You’ll notice I have finally figured out the way to add audio clips of the pronunciation of a few words into the text. I shall gradually update all past posts, I hope this will help you and that you will practise repeating the words and phrases. I have left the written description of the sound as well.
Pêche is a complicated word, it means several things, and can be written with different accents.
pêche (feminine noun), la pêche, une pêche, des pêches = peach, pronounced paysh
un pêcher = a peach tree
NOT to be confused with un péché = a sin, un péché mortel = a mortal sin, pécher = to sin, commettre un péché = to commit a sin, un pécheur = a sinner
la pêche = fishing, pêcher = to fish, un pêcheur = a fisherman
Expressions using pêche (in the sense of peach) :
la peau de pêche , meaning either literally complexion, a skin like a peach, but it is also a type of material, sort of suedey, velvety like peach skin.
avoir la pêche = to be on good form
And to do with fishing:
une canne à pêche = a fishing rod, “bonne pêche” = tight lines (or have a good day’s fishing), un garde-pêche = a game warden (fishing warden), un droit de pêche = fishing rights, un permis de pêche = a fishing permit
And finally in the sense of a sin:
un péché de jeunesse = a sin of youth
un péché mignon = something you have a weakness for, ex. shoes, or chocolate. (What’s your péché mignon ?)

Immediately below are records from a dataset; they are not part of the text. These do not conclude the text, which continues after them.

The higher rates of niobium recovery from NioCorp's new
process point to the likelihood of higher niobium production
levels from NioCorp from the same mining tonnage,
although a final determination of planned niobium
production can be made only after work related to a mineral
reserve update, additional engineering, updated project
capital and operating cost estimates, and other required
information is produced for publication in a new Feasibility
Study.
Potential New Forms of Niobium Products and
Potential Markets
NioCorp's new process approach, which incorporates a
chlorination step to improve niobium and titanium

My recipe today is for Pêches Pochées, poached peaches
We have had, for once, a really glorious summer, and fruit is plentiful and ripe. This recipe is so simple, but very impressive, and I’ll suggest a few ways in which it can be dressed up.
- 1 ripe yellow peach per person (buy the most colourful peaches possible, with deep red skins)
- Icing sugar
- Wash the peaches quickly. Place a pan of water on to boil, large enough for the water to cover all the peaches.
- When the water simmers, gently lower the peaches WITH THEIR SKINS ON into the pan. Bring back to a very gentle boil and poach for one minute. (If you have doubts as to the ripeness of your peaches, make that 2 minutes, but much better to choose ripe fruit.)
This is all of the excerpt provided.